■ Data extracts:
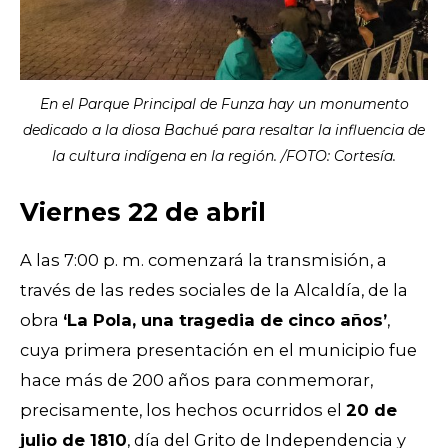
En el Parque Principal de Funza hay un monumento
dedicado a la diosa Bachué para resaltar la influencia de
la cultura indígena en la región. /FOTO: Cortesía.
Viernes 22 de abril
A las 7:00 p. m. comenzará la transmisión, a
través de las redes sociales de la Alcaldía, de la
obra
‘La Pola, una tragedia de cinco años’
,
cuya primera presentación en el municipio fue
hace más de 200 años para conmemorar,
precisamente, los hechos ocurridos el
20 de
julio de 1810
, día del Grito de Independencia y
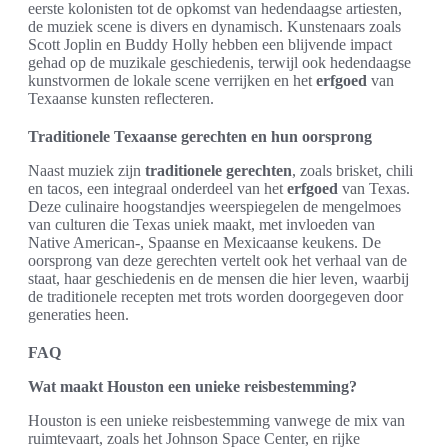
eerste kolonisten tot de opkomst van hedendaagse artiesten,
de muziek scene is divers en dynamisch. Kunstenaars zoals
Scott Joplin en Buddy Holly hebben een blijvende impact
gehad op de muzikale geschiedenis, terwijl ook hedendaagse
kunstvormen de lokale scene verrijken en het
erfgoed
van
Texaanse kunsten reflecteren.
Traditionele Texaanse gerechten en hun oorsprong
Naast muziek zijn
traditionele gerechten
, zoals brisket, chili
en tacos, een integraal onderdeel van het
erfgoed
van Texas.
Deze culinaire hoogstandjes weerspiegelen de mengelmoes
van culturen die Texas uniek maakt, met invloeden van
Native American-, Spaanse en Mexicaanse keukens. De
oorsprong van deze gerechten vertelt ook het verhaal van de
staat, haar geschiedenis en de mensen die hier leven, waarbij
de traditionele recepten met trots worden doorgegeven door
generaties heen.
FAQ
Wat maakt Houston een unieke reisbestemming?
Houston is een unieke reisbestemming vanwege de mix van
ruimtevaart, zoals het Johnson Space Center, en rijke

■ Your goal: Set the listing down in full and exactly. Pictures within it should not appear in the copy.

■ Solution below:
En el Parque Principal de Funza hay un monumento
dedicado a la diosa Bachué para resaltar la influencia de
la cultura indígena en la región. /FOTO: Cortesía.
Viernes 22 de abril
A las 7:00 p. m. comenzará la transmisión, a
través de las redes sociales de la Alcaldía, de la
obra
‘La Pola, una tragedia de cinco años’
,
cuya primera presentación en el municipio fue
hace más de 200 años para conmemorar,
precisamente, los hechos ocurridos el
20 de
julio de 1810
, día del Grito de Independencia y
eerste kolonisten tot de opkomst van hedendaagse artiesten,
de muziek scene is divers en dynamisch. Kunstenaars zoals
Scott Joplin en Buddy Holly hebben een blijvende impact
gehad op de muzikale geschiedenis, terwijl ook hedendaagse
kunstvormen de lokale scene verrijken en het
erfgoed
van
Texaanse kunsten reflecteren.
Traditionele Texaanse gerechten en hun oorsprong
Naast muziek zijn
traditionele gerechten
, zoals brisket, chili
en tacos, een integraal onderdeel van het
erfgoed
van Texas.
Deze culinaire hoogstandjes weerspiegelen de mengelmoes
van culturen die Texas uniek maakt, met invloeden van
Native American-, Spaanse en Mexicaanse keukens. De
oorsprong van deze gerechten vertelt ook het verhaal van de
staat, haar geschiedenis en de mensen die hier leven, waarbij
de traditionele recepten met trots worden doorgegeven door
generaties heen.
FAQ
Wat maakt Houston een unieke reisbestemming?
Houston is een unieke reisbestemming vanwege de mix van
ruimtevaart, zoals het Johnson Space Center, en rijke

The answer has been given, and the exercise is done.